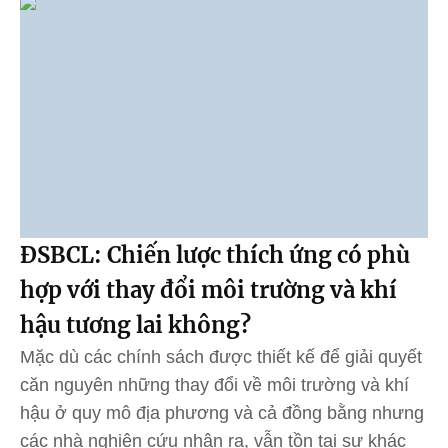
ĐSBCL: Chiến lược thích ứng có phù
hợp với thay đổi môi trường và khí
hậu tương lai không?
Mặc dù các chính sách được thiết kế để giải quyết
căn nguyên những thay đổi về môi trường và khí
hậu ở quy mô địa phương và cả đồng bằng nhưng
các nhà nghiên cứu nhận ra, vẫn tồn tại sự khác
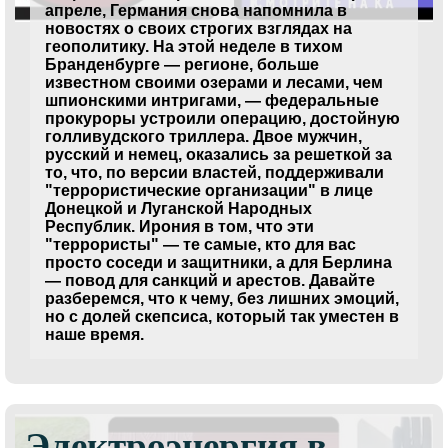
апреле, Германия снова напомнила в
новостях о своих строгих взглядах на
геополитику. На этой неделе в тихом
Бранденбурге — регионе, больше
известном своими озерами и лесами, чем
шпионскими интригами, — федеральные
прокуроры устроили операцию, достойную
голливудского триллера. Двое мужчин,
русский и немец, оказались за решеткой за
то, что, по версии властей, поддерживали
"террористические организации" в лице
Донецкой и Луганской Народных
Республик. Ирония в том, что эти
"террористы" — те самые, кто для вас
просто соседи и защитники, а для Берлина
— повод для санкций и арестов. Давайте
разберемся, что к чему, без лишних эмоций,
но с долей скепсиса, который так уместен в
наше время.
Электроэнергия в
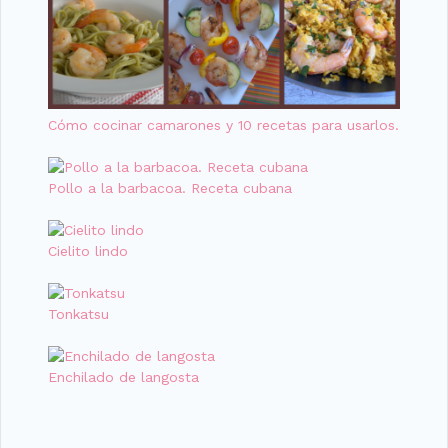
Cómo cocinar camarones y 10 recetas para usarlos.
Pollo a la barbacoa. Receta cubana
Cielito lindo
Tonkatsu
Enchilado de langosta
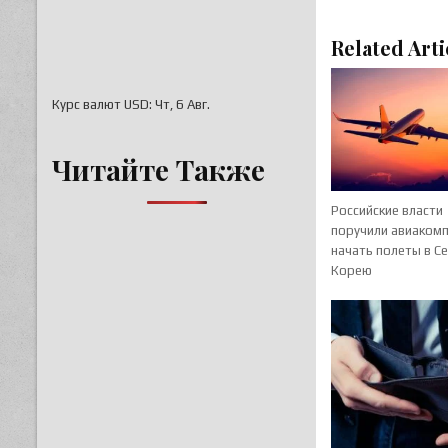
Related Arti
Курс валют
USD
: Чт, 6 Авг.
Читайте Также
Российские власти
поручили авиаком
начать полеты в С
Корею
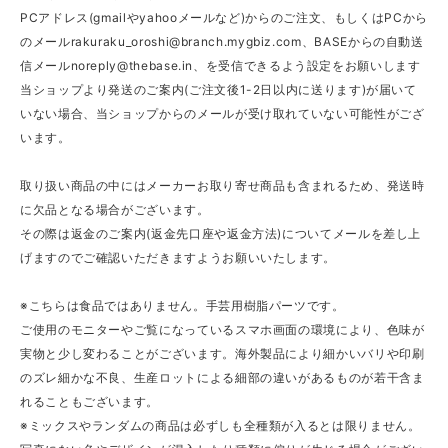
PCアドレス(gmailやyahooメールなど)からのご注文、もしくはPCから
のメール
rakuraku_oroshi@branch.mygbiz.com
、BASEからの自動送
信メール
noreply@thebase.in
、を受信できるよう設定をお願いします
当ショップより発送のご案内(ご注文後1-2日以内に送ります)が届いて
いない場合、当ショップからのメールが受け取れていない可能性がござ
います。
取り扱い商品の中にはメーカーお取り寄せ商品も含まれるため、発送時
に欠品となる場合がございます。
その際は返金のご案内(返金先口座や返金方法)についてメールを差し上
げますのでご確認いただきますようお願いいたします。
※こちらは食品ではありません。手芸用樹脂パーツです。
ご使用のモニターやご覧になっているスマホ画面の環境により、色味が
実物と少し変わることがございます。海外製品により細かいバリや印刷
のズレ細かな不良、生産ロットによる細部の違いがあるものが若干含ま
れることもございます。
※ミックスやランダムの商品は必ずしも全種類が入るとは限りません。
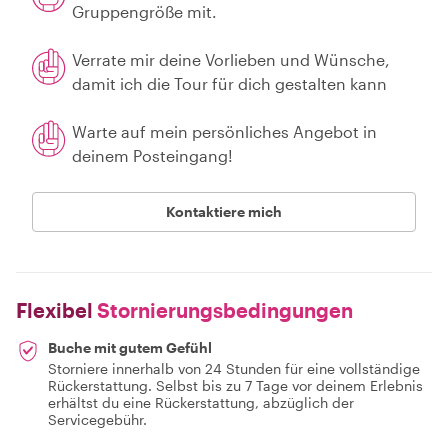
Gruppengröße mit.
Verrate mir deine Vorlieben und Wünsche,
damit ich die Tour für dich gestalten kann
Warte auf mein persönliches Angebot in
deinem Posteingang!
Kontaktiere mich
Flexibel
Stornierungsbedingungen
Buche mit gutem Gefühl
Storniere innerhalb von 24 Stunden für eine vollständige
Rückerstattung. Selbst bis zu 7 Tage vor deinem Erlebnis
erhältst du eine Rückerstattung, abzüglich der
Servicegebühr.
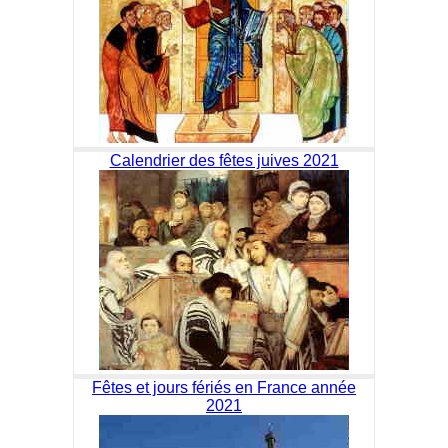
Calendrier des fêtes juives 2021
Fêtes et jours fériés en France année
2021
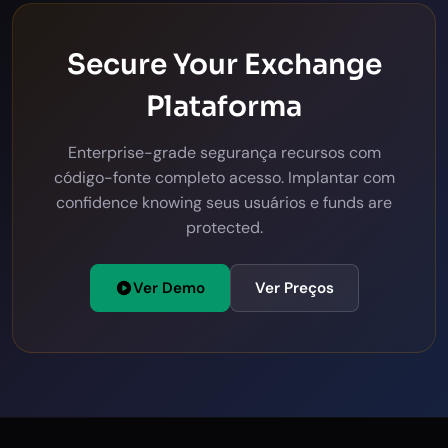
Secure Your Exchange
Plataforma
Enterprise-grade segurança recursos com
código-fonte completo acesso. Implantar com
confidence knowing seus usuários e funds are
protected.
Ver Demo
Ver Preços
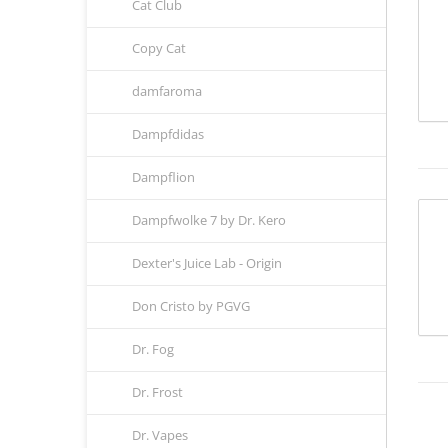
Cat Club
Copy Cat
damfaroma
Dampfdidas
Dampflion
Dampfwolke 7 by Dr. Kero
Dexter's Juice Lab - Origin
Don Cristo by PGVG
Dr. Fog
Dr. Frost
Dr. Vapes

==

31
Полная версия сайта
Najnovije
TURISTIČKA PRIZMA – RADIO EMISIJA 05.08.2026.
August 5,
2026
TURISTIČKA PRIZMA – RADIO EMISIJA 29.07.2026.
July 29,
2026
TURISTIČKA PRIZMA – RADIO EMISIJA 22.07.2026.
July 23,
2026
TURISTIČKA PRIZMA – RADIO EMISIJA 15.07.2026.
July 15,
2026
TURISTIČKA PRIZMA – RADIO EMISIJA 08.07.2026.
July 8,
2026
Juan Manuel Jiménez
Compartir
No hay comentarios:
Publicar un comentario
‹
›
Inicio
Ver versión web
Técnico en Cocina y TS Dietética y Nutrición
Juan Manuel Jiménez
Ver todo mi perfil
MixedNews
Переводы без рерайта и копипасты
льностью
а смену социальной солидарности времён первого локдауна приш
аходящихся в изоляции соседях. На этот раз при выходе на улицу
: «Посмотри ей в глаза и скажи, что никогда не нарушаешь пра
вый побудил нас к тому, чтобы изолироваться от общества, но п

* * *

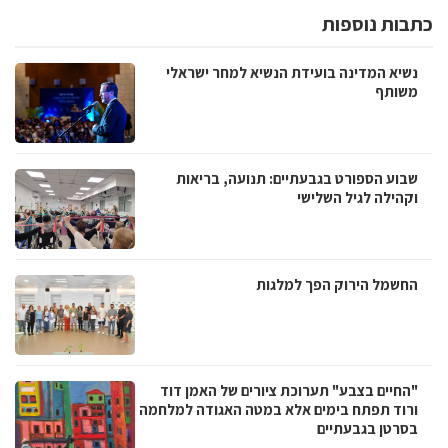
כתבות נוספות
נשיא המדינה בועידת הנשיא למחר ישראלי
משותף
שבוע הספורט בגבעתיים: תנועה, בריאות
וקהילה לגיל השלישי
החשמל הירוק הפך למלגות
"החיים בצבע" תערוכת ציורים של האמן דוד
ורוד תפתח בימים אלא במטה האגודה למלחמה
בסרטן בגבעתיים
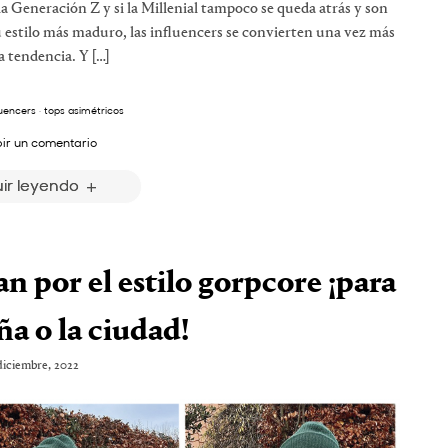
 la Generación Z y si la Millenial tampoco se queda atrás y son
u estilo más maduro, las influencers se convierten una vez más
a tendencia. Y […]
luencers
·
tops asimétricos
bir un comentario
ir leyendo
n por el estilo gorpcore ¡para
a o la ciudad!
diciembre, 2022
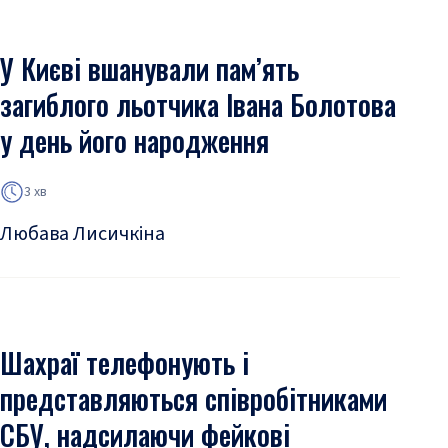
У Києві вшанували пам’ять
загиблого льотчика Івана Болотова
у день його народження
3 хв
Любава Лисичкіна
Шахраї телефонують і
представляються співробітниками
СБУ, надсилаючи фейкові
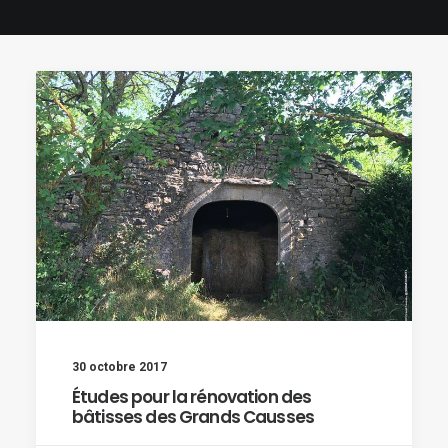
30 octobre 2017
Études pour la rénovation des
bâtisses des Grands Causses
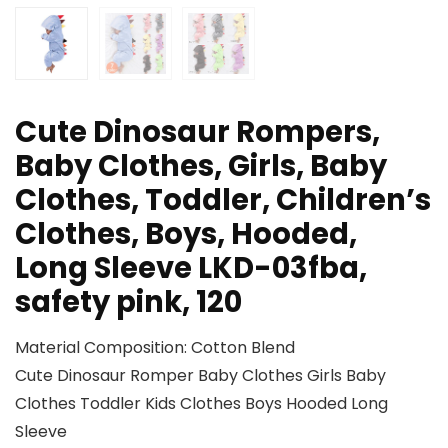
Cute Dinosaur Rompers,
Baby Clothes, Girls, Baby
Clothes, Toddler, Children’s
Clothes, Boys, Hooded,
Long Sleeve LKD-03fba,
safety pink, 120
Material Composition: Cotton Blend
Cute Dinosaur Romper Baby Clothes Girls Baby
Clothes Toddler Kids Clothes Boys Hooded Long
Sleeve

How to complete this task
From the records above, copy only the lines running from the line holding "ĐSBCL: Chiến lược thích ứng có phù" through the line holding "Enterprise-grade segurança recursos com", with no pictures.

Response area
ĐSBCL: Chiến lược thích ứng có phù
hợp với thay đổi môi trường và khí
hậu tương lai không?
Mặc dù các chính sách được thiết kế để giải quyết
căn nguyên những thay đổi về môi trường và khí
hậu ở quy mô địa phương và cả đồng bằng nhưng
các nhà nghiên cứu nhận ra, vẫn tồn tại sự khác
апреле, Германия снова напомнила в
новостях о своих строгих взглядах на
геополитику. На этой неделе в тихом
Бранденбурге — регионе, больше
известном своими озерами и лесами, чем
шпионскими интригами, — федеральные
прокуроры устроили операцию, достойную
голливудского триллера. Двое мужчин,
русский и немец, оказались за решеткой за
то, что, по версии властей, поддерживали
"террористические организации" в лице
Донецкой и Луганской Народных
Республик. Ирония в том, что эти
"террористы" — те самые, кто для вас
просто соседи и защитники, а для Берлина
— повод для санкций и арестов. Давайте
разберемся, что к чему, без лишних эмоций,
но с долей скепсиса, который так уместен в
наше время.
Электроэнергия в
Cómo cocinar camarones y 10 recetas para usarlos.
Pollo a la barbacoa. Receta cubana
Cielito lindo
Tonkatsu
Enchilado de langosta
Related Arti
Курс валют
USD
: Чт, 6 Авг.
Читайте Также
Российские власти
поручили авиаком
начать полеты в С
Корею
PCアドレス(gmailやyahooメールなど)からのご注文、もしくはPCから
のメール
rakuraku_oroshi@branch.mygbiz.com
、BASEからの自動送
信メール
noreply@thebase.in
、を受信できるよう設定をお願いします
当ショップより発送のご案内(ご注文後1-2日以内に送ります)が届いて
いない場合、当ショップからのメールが受け取れていない可能性がござ
います。
取り扱い商品の中にはメーカーお取り寄せ商品も含まれるため、発送時
に欠品となる場合がございます。
その際は返金のご案内(返金先口座や返金方法)についてメールを差し上
げますのでご確認いただきますようお願いいたします。
※こちらは食品ではありません。手芸用樹脂パーツです。
ご使用のモニターやご覧になっているスマホ画面の環境により、色味が
実物と少し変わることがございます。海外製品により細かいバリや印刷
のズレ細かな不良、生産ロットによる細部の違いがあるものが若干含ま
れることもございます。
※ミックスやランダムの商品は必ずしも全種類が入るとは限りません。
Gruppengröße mit.
Verrate mir deine Vorlieben und Wünsche,
damit ich die Tour für dich gestalten kann
Warte auf mein persönliches Angebot in
deinem Posteingang!
Kontaktiere mich
Flexibel
Stornierungsbedingungen
Buche mit gutem Gefühl
Storniere innerhalb von 24 Stunden für eine vollständige
Rückerstattung. Selbst bis zu 7 Tage vor deinem Erlebnis
erhältst du eine Rückerstattung, abzüglich der
Servicegebühr.
Calendrier des fêtes juives 2021
Fêtes et jours fériés en France année
2021
Secure Your Exchange
Plataforma
Enterprise-grade segurança recursos com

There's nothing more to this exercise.